Data section section start
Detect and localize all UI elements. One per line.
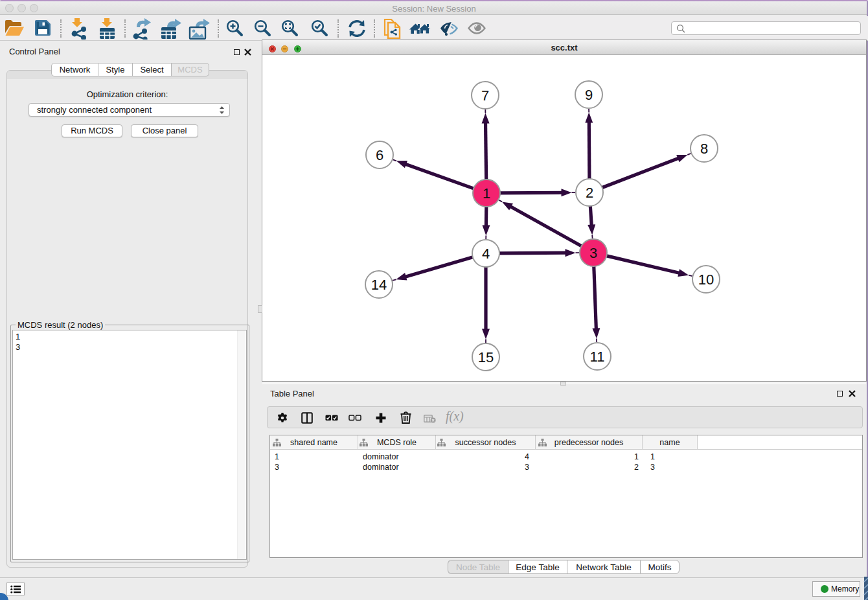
svg-text:15: 15 <box>478 349 494 365</box>
svg-text:4: 4 <box>482 246 490 262</box>
svg-text:3: 3 <box>589 245 597 261</box>
svg-text:6: 6 <box>376 147 383 163</box>
svg-text:10: 10 <box>698 271 714 288</box>
svg-text:8: 8 <box>700 141 708 157</box>
svg-text:1: 1 <box>483 185 490 202</box>
svg-text:9: 9 <box>585 87 593 103</box>
svg-text:11: 11 <box>590 349 605 365</box>
svg-text:14: 14 <box>371 277 387 293</box>
svg-text:7: 7 <box>481 87 489 104</box>
svg-text:2: 2 <box>586 185 593 201</box>
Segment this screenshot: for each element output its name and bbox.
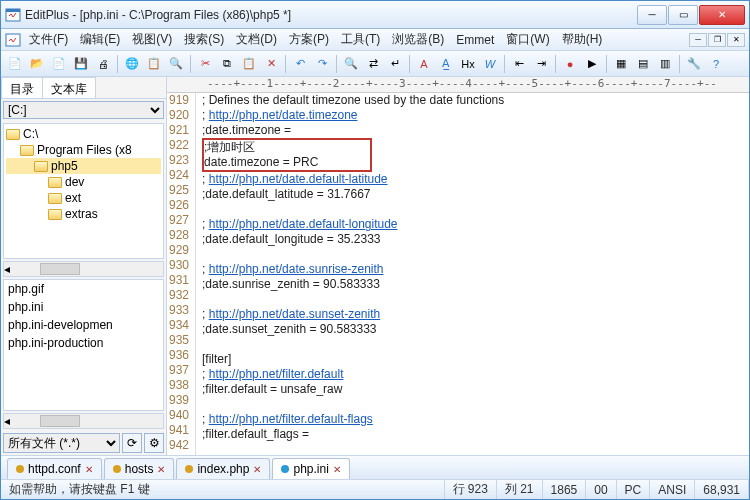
code-line[interactable]: ; http://php.net/filter.default-flags [202, 412, 504, 427]
tile3-icon[interactable]: ▥ [655, 54, 675, 74]
tab-close-icon[interactable]: ✕ [85, 464, 93, 475]
code-line[interactable]: [filter] [202, 352, 504, 367]
code-line[interactable]: ;date.default_latitude = 31.7667 [202, 187, 504, 202]
tree-item[interactable]: extras [6, 206, 161, 222]
font-dec-icon[interactable]: A̲ [436, 54, 456, 74]
code-line[interactable]: ; http://php.net/date.default-longitude [202, 217, 504, 232]
word-icon[interactable]: W [480, 54, 500, 74]
settings-icon[interactable]: ⚙ [144, 433, 164, 453]
tab-cliptext[interactable]: 文本库 [42, 77, 96, 98]
url-link[interactable]: http://php.net/date.default-longitude [209, 217, 398, 231]
tab-close-icon[interactable]: ✕ [157, 464, 165, 475]
code-line[interactable] [202, 337, 504, 352]
tile-icon[interactable]: ▦ [611, 54, 631, 74]
file-item[interactable]: php.ini-production [4, 334, 163, 352]
url-link[interactable]: http://php.net/date.default-latitude [209, 172, 388, 186]
help-icon[interactable]: ? [706, 54, 726, 74]
file-item[interactable]: php.ini-developmen [4, 316, 163, 334]
drive-select[interactable]: [C:] [3, 101, 164, 119]
tab-close-icon[interactable]: ✕ [333, 464, 341, 475]
play-icon[interactable]: ▶ [582, 54, 602, 74]
code-line[interactable]: ; http://php.net/filter.default [202, 367, 504, 382]
code-line[interactable] [202, 397, 504, 412]
open-file-icon[interactable]: 📂 [27, 54, 47, 74]
code-editor[interactable]: 9199209219229239249259269279289299309319… [167, 93, 749, 455]
undo-icon[interactable]: ↶ [290, 54, 310, 74]
mdi-minimize-button[interactable]: ─ [689, 33, 707, 47]
document-tab[interactable]: httpd.conf✕ [7, 458, 102, 479]
tile2-icon[interactable]: ▤ [633, 54, 653, 74]
url-link[interactable]: http://php.net/date.sunrise-zenith [209, 262, 384, 276]
titlebar[interactable]: EditPlus - [php.ini - C:\Program Files (… [1, 1, 749, 29]
url-link[interactable]: http://php.net/date.timezone [209, 108, 358, 122]
find-icon[interactable]: 🔍 [341, 54, 361, 74]
redo-icon[interactable]: ↷ [312, 54, 332, 74]
code-line[interactable]: ; http://php.net/date.timezone [202, 108, 504, 123]
font-size-icon[interactable]: A [414, 54, 434, 74]
new-file-icon[interactable]: 📄 [5, 54, 25, 74]
file-list[interactable]: php.gifphp.iniphp.ini-developmenphp.ini-… [3, 279, 164, 411]
new-html-icon[interactable]: 📄 [49, 54, 69, 74]
tree-item[interactable]: C:\ [6, 126, 161, 142]
hex-icon[interactable]: Hx [458, 54, 478, 74]
code-line[interactable]: ; http://php.net/date.sunrise-zenith [202, 262, 504, 277]
code-line[interactable]: ;filter.default_flags = [202, 427, 504, 442]
cut-icon[interactable]: ✂ [195, 54, 215, 74]
record-icon[interactable]: ● [560, 54, 580, 74]
print-icon[interactable]: 🖨 [93, 54, 113, 74]
code-line[interactable] [202, 202, 504, 217]
wordwrap-icon[interactable]: ↵ [385, 54, 405, 74]
code-line[interactable]: ;date.timezone = [202, 123, 504, 138]
menu-browser[interactable]: 浏览器(B) [386, 29, 450, 50]
code-line[interactable] [202, 247, 504, 262]
menu-view[interactable]: 视图(V) [126, 29, 178, 50]
code-line[interactable] [202, 292, 504, 307]
tree-item[interactable]: Program Files (x8 [6, 142, 161, 158]
menu-search[interactable]: 搜索(S) [178, 29, 230, 50]
folder-tree[interactable]: C:\Program Files (x8php5devextextras [3, 123, 164, 259]
mdi-close-button[interactable]: ✕ [727, 33, 745, 47]
replace-icon[interactable]: ⇄ [363, 54, 383, 74]
document-tab[interactable]: hosts✕ [104, 458, 175, 479]
filelist-hscrollbar[interactable]: ◂ [3, 413, 164, 429]
code-line[interactable]: date.timezone = PRC [202, 155, 372, 172]
code-line[interactable]: ;date.sunrise_zenith = 90.583333 [202, 277, 504, 292]
code-line[interactable]: ;date.default_longitude = 35.2333 [202, 232, 504, 247]
menu-doc[interactable]: 文档(D) [230, 29, 283, 50]
file-item[interactable]: php.gif [4, 280, 163, 298]
url-link[interactable]: http://php.net/filter.default [209, 367, 344, 381]
code-line[interactable]: ; http://php.net/date.default-latitude [202, 172, 504, 187]
tree-item[interactable]: ext [6, 190, 161, 206]
mdi-restore-button[interactable]: ❐ [708, 33, 726, 47]
maximize-button[interactable]: ▭ [668, 5, 698, 25]
document-tab[interactable]: index.php✕ [176, 458, 270, 479]
tab-close-icon[interactable]: ✕ [253, 464, 261, 475]
code-line[interactable] [202, 442, 504, 455]
tree-hscrollbar[interactable]: ◂ [3, 261, 164, 277]
document-tab[interactable]: php.ini✕ [272, 458, 349, 479]
code-line[interactable]: ; Defines the default timezone used by t… [202, 93, 504, 108]
file-filter-select[interactable]: 所有文件 (*.*) [3, 433, 120, 453]
save-icon[interactable]: 💾 [71, 54, 91, 74]
tab-directory[interactable]: 目录 [1, 77, 43, 98]
code-line[interactable]: ;filter.default = unsafe_raw [202, 382, 504, 397]
tree-item[interactable]: dev [6, 174, 161, 190]
indent-left-icon[interactable]: ⇤ [509, 54, 529, 74]
file-item[interactable]: php.ini [4, 298, 163, 316]
url-link[interactable]: http://php.net/date.sunset-zenith [209, 307, 380, 321]
menu-project[interactable]: 方案(P) [283, 29, 335, 50]
indent-right-icon[interactable]: ⇥ [531, 54, 551, 74]
code-lines[interactable]: ; Defines the default timezone used by t… [196, 93, 504, 455]
menu-tools[interactable]: 工具(T) [335, 29, 386, 50]
search-icon[interactable]: 🔍 [166, 54, 186, 74]
close-button[interactable]: ✕ [699, 5, 745, 25]
url-link[interactable]: http://php.net/filter.default-flags [209, 412, 373, 426]
menu-emmet[interactable]: Emmet [450, 31, 500, 49]
tree-item[interactable]: php5 [6, 158, 161, 174]
code-line[interactable]: ;增加时区 [202, 138, 372, 155]
copy-icon[interactable]: 📋 [144, 54, 164, 74]
copy2-icon[interactable]: ⧉ [217, 54, 237, 74]
paste-icon[interactable]: 📋 [239, 54, 259, 74]
tools-icon[interactable]: 🔧 [684, 54, 704, 74]
delete-icon[interactable]: ✕ [261, 54, 281, 74]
Data section section end
▶ Requirement: Go through the records line by line, and copy each line that holds the string "document".

▶ Task solution:
document-tab[interactable]: httpd.conf✕ [7, 458, 102, 479]
document-tab[interactable]: hosts✕ [104, 458, 175, 479]
document-tab[interactable]: index.php✕ [176, 458, 270, 479]
document-tab[interactable]: php.ini✕ [272, 458, 349, 479]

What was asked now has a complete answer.